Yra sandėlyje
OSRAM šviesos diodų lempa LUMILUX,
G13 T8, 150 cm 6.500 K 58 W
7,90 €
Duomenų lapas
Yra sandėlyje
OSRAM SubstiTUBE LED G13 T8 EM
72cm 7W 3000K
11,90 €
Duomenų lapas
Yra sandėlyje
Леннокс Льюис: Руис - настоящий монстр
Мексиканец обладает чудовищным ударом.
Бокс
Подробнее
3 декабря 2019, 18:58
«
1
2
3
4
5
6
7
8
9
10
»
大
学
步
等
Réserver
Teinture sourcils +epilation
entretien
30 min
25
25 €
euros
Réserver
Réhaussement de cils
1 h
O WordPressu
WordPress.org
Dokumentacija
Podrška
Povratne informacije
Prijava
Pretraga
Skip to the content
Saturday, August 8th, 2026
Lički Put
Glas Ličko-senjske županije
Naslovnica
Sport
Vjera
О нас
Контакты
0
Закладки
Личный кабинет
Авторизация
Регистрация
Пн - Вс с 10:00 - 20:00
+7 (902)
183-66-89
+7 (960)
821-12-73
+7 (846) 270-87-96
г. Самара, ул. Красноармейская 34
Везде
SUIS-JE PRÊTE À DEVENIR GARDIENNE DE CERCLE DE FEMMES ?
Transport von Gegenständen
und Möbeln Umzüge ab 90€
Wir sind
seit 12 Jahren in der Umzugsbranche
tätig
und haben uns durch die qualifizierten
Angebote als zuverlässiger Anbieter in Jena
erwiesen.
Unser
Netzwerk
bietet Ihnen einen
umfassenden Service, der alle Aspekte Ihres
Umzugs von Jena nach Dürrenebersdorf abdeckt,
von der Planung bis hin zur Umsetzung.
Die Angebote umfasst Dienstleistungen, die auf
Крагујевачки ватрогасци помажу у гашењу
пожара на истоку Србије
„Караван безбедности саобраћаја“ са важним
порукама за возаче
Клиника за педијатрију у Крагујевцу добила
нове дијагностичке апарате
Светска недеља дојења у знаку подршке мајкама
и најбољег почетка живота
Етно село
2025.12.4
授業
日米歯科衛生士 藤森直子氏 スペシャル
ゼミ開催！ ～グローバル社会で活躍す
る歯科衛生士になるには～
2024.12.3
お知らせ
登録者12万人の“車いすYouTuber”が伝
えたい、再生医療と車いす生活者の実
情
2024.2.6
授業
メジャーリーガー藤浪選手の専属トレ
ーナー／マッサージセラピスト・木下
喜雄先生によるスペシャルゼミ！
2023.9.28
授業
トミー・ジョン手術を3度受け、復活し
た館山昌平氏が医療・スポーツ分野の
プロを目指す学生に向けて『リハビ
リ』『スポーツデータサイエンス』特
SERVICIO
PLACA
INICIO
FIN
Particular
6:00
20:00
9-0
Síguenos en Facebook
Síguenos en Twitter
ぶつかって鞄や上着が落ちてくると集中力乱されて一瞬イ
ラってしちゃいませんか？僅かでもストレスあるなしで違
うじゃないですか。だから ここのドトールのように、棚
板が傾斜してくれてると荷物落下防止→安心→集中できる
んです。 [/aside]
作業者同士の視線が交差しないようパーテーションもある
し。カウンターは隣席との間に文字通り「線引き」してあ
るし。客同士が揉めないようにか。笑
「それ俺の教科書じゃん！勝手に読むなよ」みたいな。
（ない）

> [YOUR ASSIGNMENT] Show each line of the material holding "Angebote".

> [SOLUTION TO THIS PROBLEM]
Angebote als zuverlässiger Anbieter in Jena
Die Angebote umfasst Dienstleistungen, die auf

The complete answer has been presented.